- YOUR ASSIGNMENT:
A faithful transcript of every entry is required; pictures do not belong in it.
※
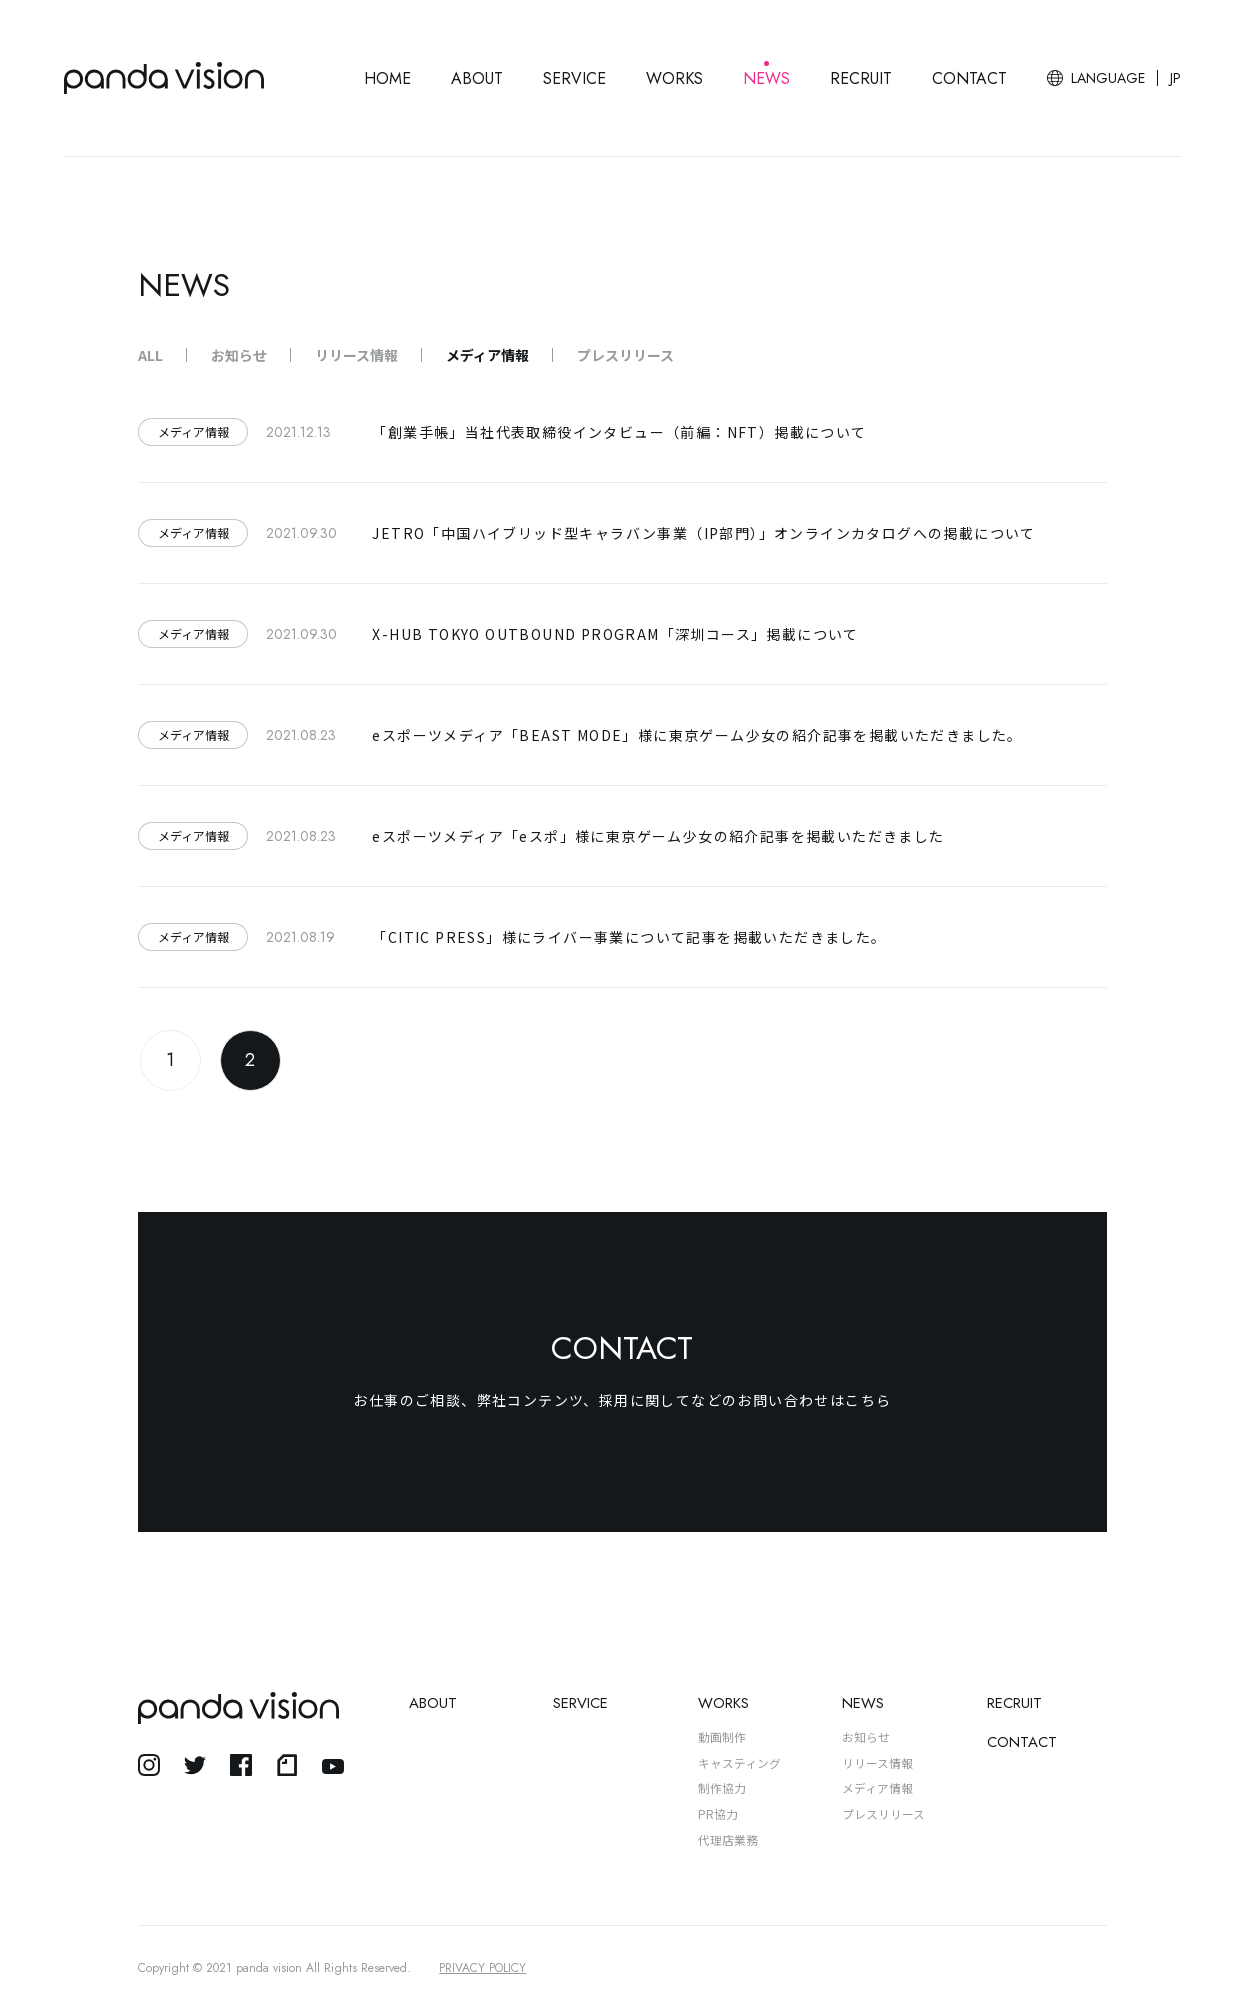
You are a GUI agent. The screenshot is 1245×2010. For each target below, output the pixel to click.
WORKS (674, 78)
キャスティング (739, 1762)
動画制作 (722, 1736)
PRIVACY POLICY (482, 1968)
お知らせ (239, 355)
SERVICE (574, 78)
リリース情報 (356, 355)
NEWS (766, 78)
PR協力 (718, 1813)
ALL (150, 355)
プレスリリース (625, 355)
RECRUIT (861, 78)
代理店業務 (728, 1839)
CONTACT (969, 78)
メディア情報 (487, 355)
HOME (387, 78)
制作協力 (722, 1787)
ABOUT (477, 78)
※
- RESPONSE BELOW:
You are a GUI agent. The screenshot is 1245×2010. For each target below, output the pixel to click.
WORKS (674, 78)
キャスティング (739, 1762)
動画制作 (722, 1736)
PRIVACY POLICY (482, 1968)
お知らせ (239, 355)
SERVICE (574, 78)
リリース情報 (356, 355)
NEWS (766, 78)
PR協力 (718, 1813)
ALL (150, 355)
プレスリリース (625, 355)
RECRUIT (861, 78)
代理店業務 (728, 1839)
CONTACT (969, 78)
メディア情報 (487, 355)
HOME (387, 78)
制作協力 (722, 1787)
ABOUT (477, 78)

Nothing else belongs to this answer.